_INSTRUCTIONS FOR THE TASK_
Retype the records below so that each one matches exactly.
[[ SUPPLIED RECORDS open ]]
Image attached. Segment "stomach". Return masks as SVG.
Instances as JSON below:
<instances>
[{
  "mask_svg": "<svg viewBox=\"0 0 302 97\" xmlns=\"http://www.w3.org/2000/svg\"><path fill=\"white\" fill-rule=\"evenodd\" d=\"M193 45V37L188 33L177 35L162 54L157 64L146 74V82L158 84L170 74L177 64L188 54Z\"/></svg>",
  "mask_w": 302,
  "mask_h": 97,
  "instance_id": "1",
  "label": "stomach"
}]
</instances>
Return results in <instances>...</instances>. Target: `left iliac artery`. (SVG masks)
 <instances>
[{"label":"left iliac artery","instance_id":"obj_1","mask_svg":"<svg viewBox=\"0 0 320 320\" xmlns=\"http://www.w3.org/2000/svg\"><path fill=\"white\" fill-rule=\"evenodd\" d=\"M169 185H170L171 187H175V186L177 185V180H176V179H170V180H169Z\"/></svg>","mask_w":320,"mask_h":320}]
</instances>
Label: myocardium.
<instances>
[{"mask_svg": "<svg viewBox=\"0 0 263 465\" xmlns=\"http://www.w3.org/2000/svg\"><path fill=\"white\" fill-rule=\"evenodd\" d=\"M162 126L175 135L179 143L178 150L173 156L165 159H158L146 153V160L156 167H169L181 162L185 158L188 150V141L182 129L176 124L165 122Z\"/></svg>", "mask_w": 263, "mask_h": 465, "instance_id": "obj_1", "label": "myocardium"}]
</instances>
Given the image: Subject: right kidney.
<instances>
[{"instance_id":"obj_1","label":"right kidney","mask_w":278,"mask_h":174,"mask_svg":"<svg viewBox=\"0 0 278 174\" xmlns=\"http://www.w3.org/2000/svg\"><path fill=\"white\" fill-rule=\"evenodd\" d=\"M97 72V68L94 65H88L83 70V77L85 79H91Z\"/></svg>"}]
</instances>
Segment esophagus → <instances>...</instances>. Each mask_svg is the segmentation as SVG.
[[ SUPPLIED RECORDS closed ]]
_EXPECTED ANSWER_
Image attached. Segment "stomach". Return masks as SVG.
Instances as JSON below:
<instances>
[{
  "mask_svg": "<svg viewBox=\"0 0 302 97\" xmlns=\"http://www.w3.org/2000/svg\"><path fill=\"white\" fill-rule=\"evenodd\" d=\"M193 45V37L188 33L177 35L162 54L157 64L146 74V82L158 84L170 74L177 64L188 54Z\"/></svg>",
  "mask_w": 302,
  "mask_h": 97,
  "instance_id": "1",
  "label": "stomach"
}]
</instances>
Return results in <instances>...</instances>. Target: `left iliac artery`. (SVG masks)
 <instances>
[{"label":"left iliac artery","instance_id":"obj_1","mask_svg":"<svg viewBox=\"0 0 320 320\" xmlns=\"http://www.w3.org/2000/svg\"><path fill=\"white\" fill-rule=\"evenodd\" d=\"M169 185H170L171 187H175V186L177 185V180H176V179H170V180H169Z\"/></svg>","mask_w":320,"mask_h":320}]
</instances>
Label: myocardium.
<instances>
[{"mask_svg": "<svg viewBox=\"0 0 263 465\" xmlns=\"http://www.w3.org/2000/svg\"><path fill=\"white\" fill-rule=\"evenodd\" d=\"M162 126L175 135L179 143L178 150L173 156L165 159H158L146 153V160L156 167H169L181 162L185 158L188 150V141L182 129L176 124L165 122Z\"/></svg>", "mask_w": 263, "mask_h": 465, "instance_id": "obj_1", "label": "myocardium"}]
</instances>
Given the image: Subject: right kidney.
<instances>
[{"instance_id":"obj_1","label":"right kidney","mask_w":278,"mask_h":174,"mask_svg":"<svg viewBox=\"0 0 278 174\" xmlns=\"http://www.w3.org/2000/svg\"><path fill=\"white\" fill-rule=\"evenodd\" d=\"M97 72V68L94 65H88L83 70V77L85 79H91Z\"/></svg>"}]
</instances>
Segment esophagus → <instances>...</instances>. Each mask_svg is the segmentation as SVG.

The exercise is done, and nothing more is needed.